EXERCISE DIRECTIONS →
Output the run of lines that opens with the first line of the material below and closes with the line containing "ศาลรัฐธรรมนูญรับคำร้อง พ.ร.ก.เงินกู้ 4 แส", both included, and drop the pictures.

EXERCISE INPUT →
-- Opening Marker --

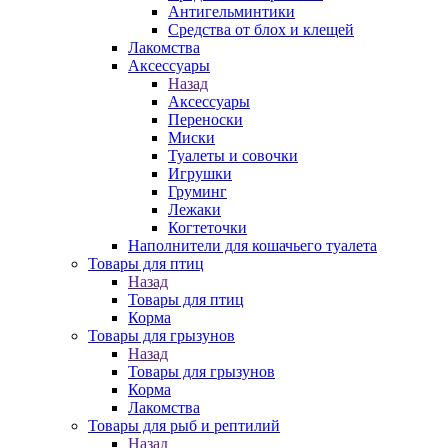
Антигельминтики
Средства от блох и клещей
Лакомства
Аксессуары
Назад
Аксессуары
Переноски
Миски
Туалеты и совочки
Игрушки
Груминг
Лежаки
Когтеточки
Наполнители для кошачьего туалета
Товары для птиц
Назад
Товары для птиц
Корма
Товары для грызунов
Назад
Товары для грызунов
Корма
Лакомства
Товары для рыб и рептилий
Назад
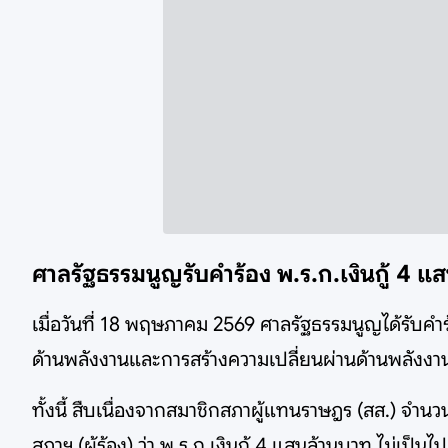
ศาลรัฐธรรมนูญรับคำร้อง พ.ร.ก.เงินกู้ 4 แส
เมื่อวันที่ 18 พฤษภาคม 2569 ศาลรัฐธรรมนูญได้รับค
ด้านพลังงานและการสร้างความเปลี่ยนผ่านด้านพลังงา
ทั้งนี้ สืบเนื่องจากสมาชิกสภาผู้แทนราษฎร (สส.) จำน
สภาฯ (ผู้ร้อง) ว่า พ.ร.ก.เงินกู้ 4 แสนล้านบาท ไม่เป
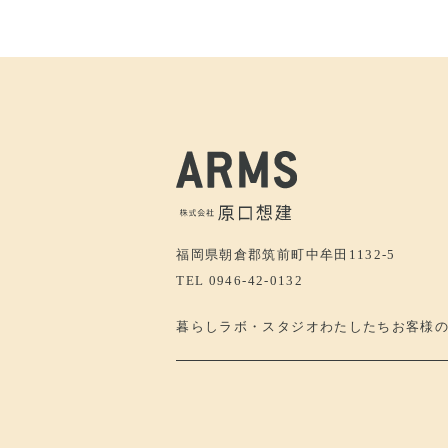
福岡県朝倉郡筑前町中牟田1132-5
TEL 0946-42-0132
暮らし
ラボ・スタジオ
わたしたち
お客様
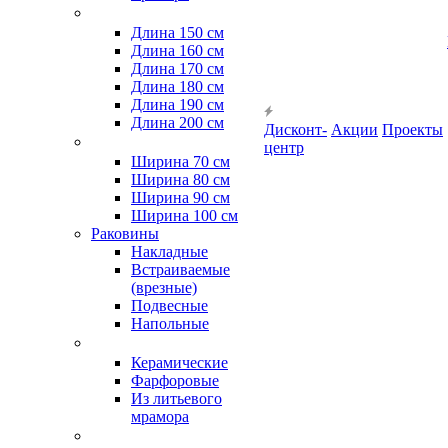
Длина 150 см
Длина 160 см
Длина 170 см
Длина 180 см
Длина 190 см
Длина 200 см
Дисконт-
Акции
Проекты
центр
Ширина 70 см
Ширина 80 см
Ширина 90 см
Ширина 100 см
Раковины
Накладные
Встраиваемые
(врезные)
Подвесные
Напольные
Керамические
Фарфоровые
Из литьевого
мрамора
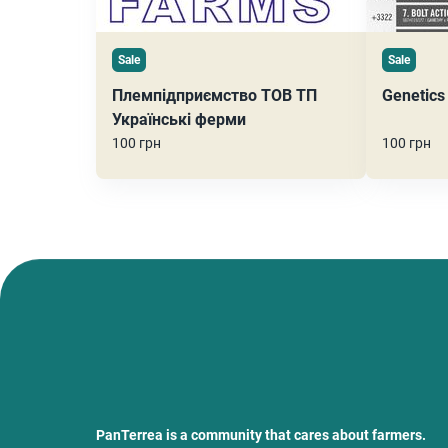
Sale
Sale
Племпідприємство ТОВ ТП
Genetics
Українські ферми
100 грн
100 грн
PanTerrea is a community that cares about farmers.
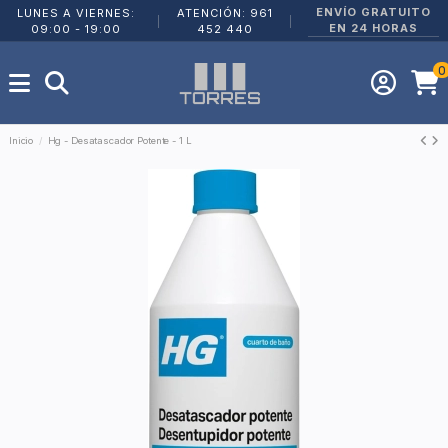
ENVÍO GRATUITO
LUNES A VIERNES:
ATENCIÓN: 961
|
|
EN 24 HORAS
09:00 - 19:00
452 440
0
Inicio
Hg - Desatascador Potente - 1 L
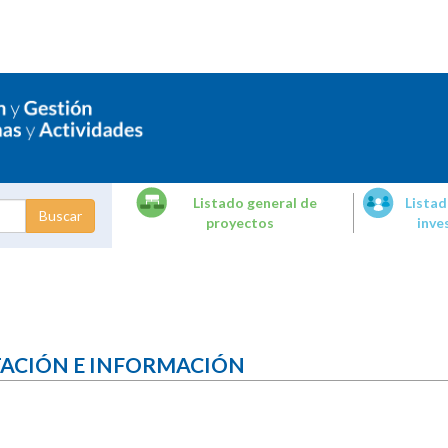
Listado general de
Listad
proyectos
inve
dades de
tigación
TACIÓN E INFORMACIÓN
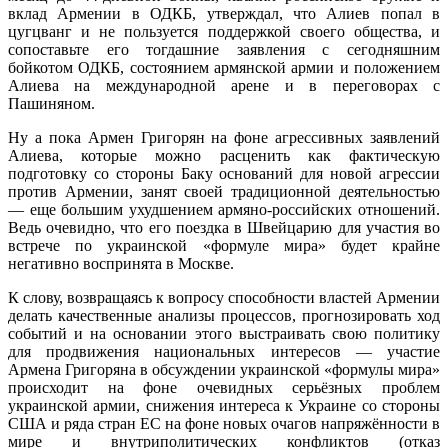
вклад Армении в ОДКБ, утверждал, что Алиев попал в
цугцванг и не пользуется поддержкой своего общества, и
сопоставьте его тогдашние заявления с сегодняшним
бойкотом ОДКБ, состоянием армянской армии и положением
Алиева на международной арене и в переговорах с
Пашиняном.
Ну а пока Армен Григорян на фоне агрессивных заявлений
Алиева, которые можно расценить как фактическую
подготовку со стороны Баку оснований для новой агрессии
против Армении, занят своей традиционной деятельностью
— еще большим ухудшением армяно-российских отношений.
Ведь очевидно, что его поездка в Швейцарию для участия во
встрече по украинской «формуле мира» будет крайне
негативно воспринята в Москве.
К слову, возвращаясь к вопросу способности властей Армении
делать качественные анализы процессов, прогнозировать ход
событий и на основании этого выстраивать свою политику
для продвижения национальных интересов — участие
Армена Григоряна в обсуждении украинской «формулы мира»
происходит на фоне очевидных серьёзных проблем
украинской армии, снижения интереса к Украине со стороны
США и ряда стран ЕС на фоне новых очагов напряжённости в
мире и внутриполитических конфликтов (отказ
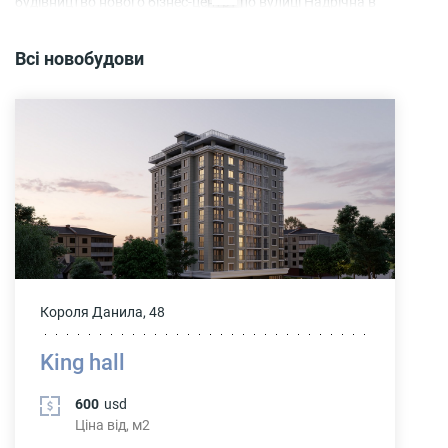
будівництво нового бізнес-центру по вулиці Надрічна в
обласному центрі.
Всі новобудови
Короля Данила, 48
King hall
600
usd
Ціна від, м2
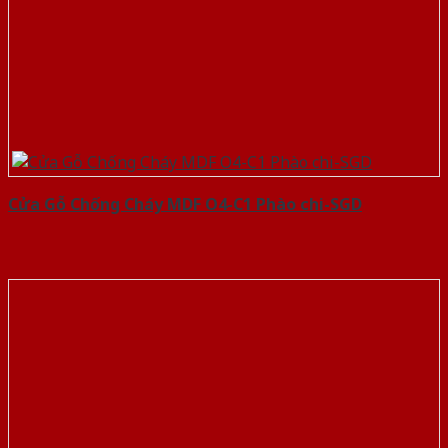
Cửa Gỗ Chống Cháy MDF O4-C1 Phào chi-SGD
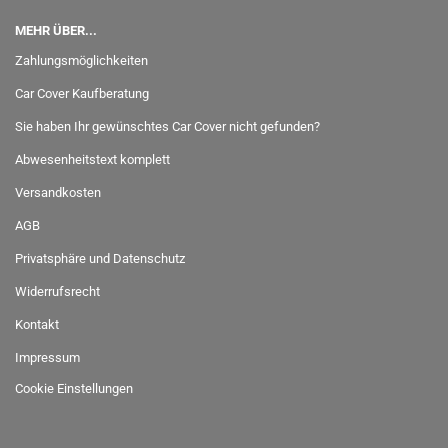
MEHR ÜBER...
Zahlungsmöglichkeiten
Car Cover Kaufberatung
Sie haben Ihr gewünschtes Car Cover nicht gefunden?
Abwesenheitstext komplett
Versandkosten
AGB
Privatsphäre und Datenschutz
Widerrufsrecht
Kontakt
Impressum
Cookie Einstellungen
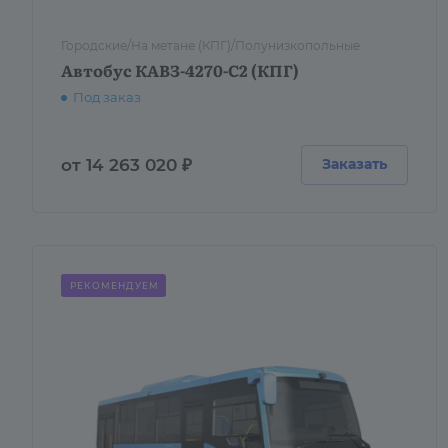
Городские/На метане (КПГ)/Полунизкопольные
Автобус КАВЗ-4270-C2 (КПГ)
Под заказ
от 14 263 020 ₽
Заказать
РЕКОМЕНДУЕМ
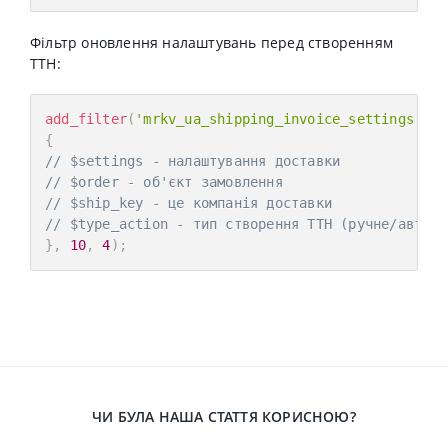
Фільтр оновлення налаштувань перед створенням
ТТН:
add_filter
(
'mrkv_ua_shipping_invoice_settings'
,
f
{
// $settings - налаштування доставки
// $order - об'єкт замовлення
// $ship_key - це компанія доставки
// $type_action - тип створення ТТН (ручне/автома
}
,
10
,
4
)
;
ЧИ БУЛА НАША СТАТТЯ КОРИСНОЮ?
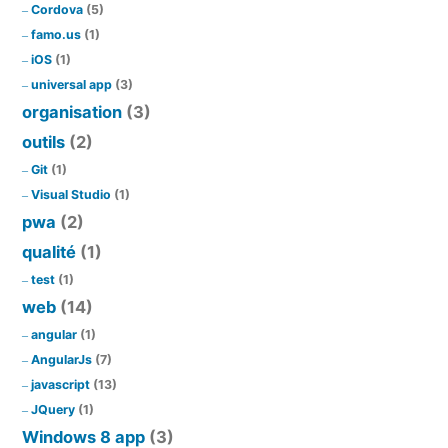
Cordova
(5)
famo.us
(1)
iOS
(1)
universal app
(3)
organisation
(3)
outils
(2)
Git
(1)
Visual Studio
(1)
pwa
(2)
qualité
(1)
test
(1)
web
(14)
angular
(1)
AngularJs
(7)
javascript
(13)
JQuery
(1)
Windows 8 app
(3)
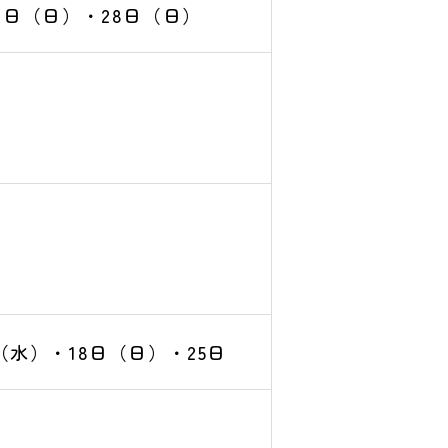
1日（日）・28日（日）
（水）・18日（日）・25日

-- Closing Marker --

ANSWER BOX →
Антигельминтики
Средства от блох и клещей
Лакомства
Аксессуары
Назад
Аксессуары
Переноски
Миски
Туалеты и совочки
Игрушки
Груминг
Лежаки
Когтеточки
Наполнители для кошачьего туалета
Товары для птиц
Назад
Товары для птиц
Корма
Товары для грызунов
Назад
Товары для грызунов
Корма
Лакомства
Товары для рыб и рептилий
Назад
ศาลรัฐธรรมนูญรับคำร้อง พ.ร.ก.เงินกู้ 4 แส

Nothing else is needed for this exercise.